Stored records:
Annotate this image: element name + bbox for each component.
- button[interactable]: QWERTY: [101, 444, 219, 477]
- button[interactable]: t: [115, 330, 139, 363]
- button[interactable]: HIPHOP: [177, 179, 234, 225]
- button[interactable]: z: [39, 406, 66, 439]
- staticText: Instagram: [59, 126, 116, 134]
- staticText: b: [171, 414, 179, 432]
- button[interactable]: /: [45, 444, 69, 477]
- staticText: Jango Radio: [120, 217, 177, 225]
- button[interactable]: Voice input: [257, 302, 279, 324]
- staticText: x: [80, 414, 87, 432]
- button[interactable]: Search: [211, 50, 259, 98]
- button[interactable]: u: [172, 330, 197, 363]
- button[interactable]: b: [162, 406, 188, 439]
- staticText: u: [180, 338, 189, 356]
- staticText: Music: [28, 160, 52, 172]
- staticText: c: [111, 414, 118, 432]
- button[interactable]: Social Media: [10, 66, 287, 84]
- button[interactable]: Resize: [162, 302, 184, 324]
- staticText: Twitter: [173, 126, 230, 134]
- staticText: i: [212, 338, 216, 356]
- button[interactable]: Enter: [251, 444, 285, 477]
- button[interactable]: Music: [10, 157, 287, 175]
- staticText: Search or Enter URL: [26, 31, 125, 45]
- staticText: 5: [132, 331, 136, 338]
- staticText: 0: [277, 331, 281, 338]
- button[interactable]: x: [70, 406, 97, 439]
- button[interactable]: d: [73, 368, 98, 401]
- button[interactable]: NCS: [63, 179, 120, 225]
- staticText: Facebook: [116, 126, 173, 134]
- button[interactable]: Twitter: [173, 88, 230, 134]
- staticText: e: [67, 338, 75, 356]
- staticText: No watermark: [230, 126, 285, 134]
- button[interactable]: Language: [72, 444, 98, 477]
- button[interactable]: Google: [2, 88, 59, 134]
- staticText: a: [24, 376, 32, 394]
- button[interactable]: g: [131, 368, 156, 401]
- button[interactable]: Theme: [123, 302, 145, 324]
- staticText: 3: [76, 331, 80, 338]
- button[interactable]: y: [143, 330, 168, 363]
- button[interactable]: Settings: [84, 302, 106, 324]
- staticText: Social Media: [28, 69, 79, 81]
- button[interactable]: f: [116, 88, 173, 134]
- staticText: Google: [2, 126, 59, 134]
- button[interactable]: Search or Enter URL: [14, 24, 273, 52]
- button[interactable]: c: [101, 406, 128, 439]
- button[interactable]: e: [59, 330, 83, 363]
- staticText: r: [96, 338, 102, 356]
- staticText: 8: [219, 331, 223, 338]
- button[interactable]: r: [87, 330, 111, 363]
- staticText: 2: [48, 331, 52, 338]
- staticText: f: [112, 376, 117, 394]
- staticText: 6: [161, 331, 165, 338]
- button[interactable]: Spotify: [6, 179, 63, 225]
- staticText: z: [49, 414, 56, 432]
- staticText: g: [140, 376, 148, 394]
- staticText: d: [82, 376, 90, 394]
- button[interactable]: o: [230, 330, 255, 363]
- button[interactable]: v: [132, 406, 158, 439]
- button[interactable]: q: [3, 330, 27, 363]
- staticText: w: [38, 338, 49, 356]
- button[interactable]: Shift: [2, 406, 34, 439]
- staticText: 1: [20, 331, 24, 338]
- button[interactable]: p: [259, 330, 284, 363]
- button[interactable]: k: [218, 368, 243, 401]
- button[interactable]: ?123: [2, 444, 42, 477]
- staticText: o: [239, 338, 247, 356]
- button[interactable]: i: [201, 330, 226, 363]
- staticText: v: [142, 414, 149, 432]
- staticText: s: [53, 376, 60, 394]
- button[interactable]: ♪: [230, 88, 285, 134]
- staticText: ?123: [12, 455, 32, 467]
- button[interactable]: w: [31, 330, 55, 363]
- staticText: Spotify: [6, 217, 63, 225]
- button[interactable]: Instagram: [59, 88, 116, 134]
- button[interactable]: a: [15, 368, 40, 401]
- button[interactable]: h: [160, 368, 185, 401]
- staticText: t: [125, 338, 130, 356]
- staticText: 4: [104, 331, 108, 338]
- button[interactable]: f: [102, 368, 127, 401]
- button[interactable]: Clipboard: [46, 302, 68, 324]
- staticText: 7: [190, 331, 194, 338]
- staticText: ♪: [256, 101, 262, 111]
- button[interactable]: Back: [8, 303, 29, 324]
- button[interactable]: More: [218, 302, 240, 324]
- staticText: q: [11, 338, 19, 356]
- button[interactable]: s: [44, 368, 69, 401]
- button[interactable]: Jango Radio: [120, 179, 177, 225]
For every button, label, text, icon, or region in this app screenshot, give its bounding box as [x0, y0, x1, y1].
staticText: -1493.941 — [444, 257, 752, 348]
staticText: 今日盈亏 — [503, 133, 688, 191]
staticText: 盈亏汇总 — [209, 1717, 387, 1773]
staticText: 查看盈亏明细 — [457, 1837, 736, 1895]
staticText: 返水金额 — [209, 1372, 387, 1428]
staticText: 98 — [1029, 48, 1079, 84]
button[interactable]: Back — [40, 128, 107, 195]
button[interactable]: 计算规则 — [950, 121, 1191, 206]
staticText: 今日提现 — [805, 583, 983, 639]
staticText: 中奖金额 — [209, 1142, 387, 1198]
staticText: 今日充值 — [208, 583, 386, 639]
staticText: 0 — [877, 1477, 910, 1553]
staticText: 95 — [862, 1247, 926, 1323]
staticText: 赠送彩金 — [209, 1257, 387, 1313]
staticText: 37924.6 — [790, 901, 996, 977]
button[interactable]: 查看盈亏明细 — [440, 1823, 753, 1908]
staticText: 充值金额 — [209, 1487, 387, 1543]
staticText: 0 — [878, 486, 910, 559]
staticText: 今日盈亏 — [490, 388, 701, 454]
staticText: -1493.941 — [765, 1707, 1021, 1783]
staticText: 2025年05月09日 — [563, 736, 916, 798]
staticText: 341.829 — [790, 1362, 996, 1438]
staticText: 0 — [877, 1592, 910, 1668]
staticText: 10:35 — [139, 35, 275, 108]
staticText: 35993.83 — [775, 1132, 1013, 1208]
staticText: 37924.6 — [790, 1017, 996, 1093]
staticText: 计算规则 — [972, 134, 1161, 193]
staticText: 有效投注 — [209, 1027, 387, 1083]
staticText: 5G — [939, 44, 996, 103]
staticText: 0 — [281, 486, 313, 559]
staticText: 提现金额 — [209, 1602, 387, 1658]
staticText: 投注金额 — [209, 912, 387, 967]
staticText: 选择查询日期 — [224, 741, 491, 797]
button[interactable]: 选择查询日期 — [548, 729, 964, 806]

• Task prompt: Every entry is to be copied exactly, with none omitted.

• Exercise answer:
Annotate this image: element name + bbox for each component.
- button[interactable]: QWERTY: [101, 444, 219, 477]
- button[interactable]: t: [115, 330, 139, 363]
- button[interactable]: HIPHOP: [177, 179, 234, 225]
- button[interactable]: z: [39, 406, 66, 439]
- staticText: Instagram: [59, 126, 116, 134]
- staticText: b: [171, 414, 179, 432]
- button[interactable]: /: [45, 444, 69, 477]
- staticText: Jango Radio: [120, 217, 177, 225]
- button[interactable]: Voice input: [257, 302, 279, 324]
- staticText: x: [80, 414, 87, 432]
- button[interactable]: Search: [211, 50, 259, 98]
- button[interactable]: u: [172, 330, 197, 363]
- button[interactable]: b: [162, 406, 188, 439]
- staticText: u: [180, 338, 189, 356]
- staticText: Music: [28, 160, 52, 172]
- staticText: c: [111, 414, 118, 432]
- button[interactable]: Social Media: [10, 66, 287, 84]
- button[interactable]: Resize: [162, 302, 184, 324]
- staticText: Twitter: [173, 126, 230, 134]
- staticText: i: [212, 338, 216, 356]
- button[interactable]: Enter: [251, 444, 285, 477]
- button[interactable]: Music: [10, 157, 287, 175]
- staticText: Search or Enter URL: [26, 31, 125, 45]
- staticText: 5: [132, 331, 136, 338]
- staticText: 0: [277, 331, 281, 338]
- button[interactable]: x: [70, 406, 97, 439]
- button[interactable]: d: [73, 368, 98, 401]
- button[interactable]: NCS: [63, 179, 120, 225]
- staticText: Facebook: [116, 126, 173, 134]
- button[interactable]: Twitter: [173, 88, 230, 134]
- staticText: e: [67, 338, 75, 356]
- staticText: No watermark: [230, 126, 285, 134]
- button[interactable]: Language: [72, 444, 98, 477]
- button[interactable]: Google: [2, 88, 59, 134]
- staticText: a: [24, 376, 32, 394]
- button[interactable]: g: [131, 368, 156, 401]
- button[interactable]: Theme: [123, 302, 145, 324]
- staticText: 3: [76, 331, 80, 338]
- button[interactable]: y: [143, 330, 168, 363]
- button[interactable]: Settings: [84, 302, 106, 324]
- staticText: Social Media: [28, 69, 79, 81]
- button[interactable]: f: [116, 88, 173, 134]
- staticText: Google: [2, 126, 59, 134]
- button[interactable]: Search or Enter URL: [14, 24, 273, 52]
- button[interactable]: c: [101, 406, 128, 439]
- button[interactable]: e: [59, 330, 83, 363]
- staticText: r: [96, 338, 102, 356]
- staticText: 8: [219, 331, 223, 338]
- button[interactable]: r: [87, 330, 111, 363]
- staticText: 2: [48, 331, 52, 338]
- staticText: f: [112, 376, 117, 394]
- staticText: 6: [161, 331, 165, 338]
- button[interactable]: Spotify: [6, 179, 63, 225]
- staticText: z: [49, 414, 56, 432]
- staticText: g: [140, 376, 148, 394]
- staticText: d: [82, 376, 90, 394]
- button[interactable]: o: [230, 330, 255, 363]
- button[interactable]: v: [132, 406, 158, 439]
- button[interactable]: q: [3, 330, 27, 363]
- staticText: w: [38, 338, 49, 356]
- button[interactable]: Shift: [2, 406, 34, 439]
- staticText: 1: [20, 331, 24, 338]
- button[interactable]: p: [259, 330, 284, 363]
- button[interactable]: k: [218, 368, 243, 401]
- button[interactable]: ?123: [2, 444, 42, 477]
- staticText: o: [239, 338, 247, 356]
- button[interactable]: i: [201, 330, 226, 363]
- staticText: v: [142, 414, 149, 432]
- staticText: s: [53, 376, 60, 394]
- button[interactable]: ♪: [230, 88, 285, 134]
- staticText: ?123: [12, 455, 32, 467]
- button[interactable]: w: [31, 330, 55, 363]
- staticText: Spotify: [6, 217, 63, 225]
- button[interactable]: Instagram: [59, 88, 116, 134]
- button[interactable]: a: [15, 368, 40, 401]
- button[interactable]: h: [160, 368, 185, 401]
- staticText: t: [125, 338, 130, 356]
- staticText: 4: [104, 331, 108, 338]
- button[interactable]: f: [102, 368, 127, 401]
- button[interactable]: Clipboard: [46, 302, 68, 324]
- staticText: 7: [190, 331, 194, 338]
- staticText: ♪: [256, 101, 262, 111]
- button[interactable]: Back: [8, 303, 29, 324]
- button[interactable]: More: [218, 302, 240, 324]
- staticText: q: [11, 338, 19, 356]
- button[interactable]: s: [44, 368, 69, 401]
- button[interactable]: Jango Radio: [120, 179, 177, 225]
For every button, label, text, icon, or region in this app screenshot, give its bounding box as [x0, y0, x1, y1].
staticText: -1493.941 — [444, 257, 752, 348]
staticText: 今日盈亏 — [503, 133, 688, 191]
staticText: 盈亏汇总 — [209, 1717, 387, 1773]
staticText: 查看盈亏明细 — [457, 1837, 736, 1895]
staticText: 返水金额 — [209, 1372, 387, 1428]
staticText: 98 — [1029, 48, 1079, 84]
button[interactable]: Back — [40, 128, 107, 195]
button[interactable]: 计算规则 — [950, 121, 1191, 206]
staticText: 今日提现 — [805, 583, 983, 639]
staticText: 中奖金额 — [209, 1142, 387, 1198]
staticText: 今日充值 — [208, 583, 386, 639]
staticText: 0 — [877, 1477, 910, 1553]
staticText: 95 — [862, 1247, 926, 1323]
staticText: 赠送彩金 — [209, 1257, 387, 1313]
staticText: 37924.6 — [790, 901, 996, 977]
button[interactable]: 查看盈亏明细 — [440, 1823, 753, 1908]
staticText: 充值金额 — [209, 1487, 387, 1543]
staticText: 0 — [878, 486, 910, 559]
staticText: 今日盈亏 — [490, 388, 701, 454]
staticText: -1493.941 — [765, 1707, 1021, 1783]
staticText: 2025年05月09日 — [563, 736, 916, 798]
staticText: 341.829 — [790, 1362, 996, 1438]
staticText: 0 — [877, 1592, 910, 1668]
staticText: 10:35 — [139, 35, 275, 108]
staticText: 35993.83 — [775, 1132, 1013, 1208]
staticText: 37924.6 — [790, 1017, 996, 1093]
staticText: 计算规则 — [972, 134, 1161, 193]
staticText: 有效投注 — [209, 1027, 387, 1083]
staticText: 5G — [939, 44, 996, 103]
staticText: 0 — [281, 486, 313, 559]
staticText: 提现金额 — [209, 1602, 387, 1658]
staticText: 投注金额 — [209, 912, 387, 967]
staticText: 选择查询日期 — [224, 741, 491, 797]
button[interactable]: 选择查询日期 — [548, 729, 964, 806]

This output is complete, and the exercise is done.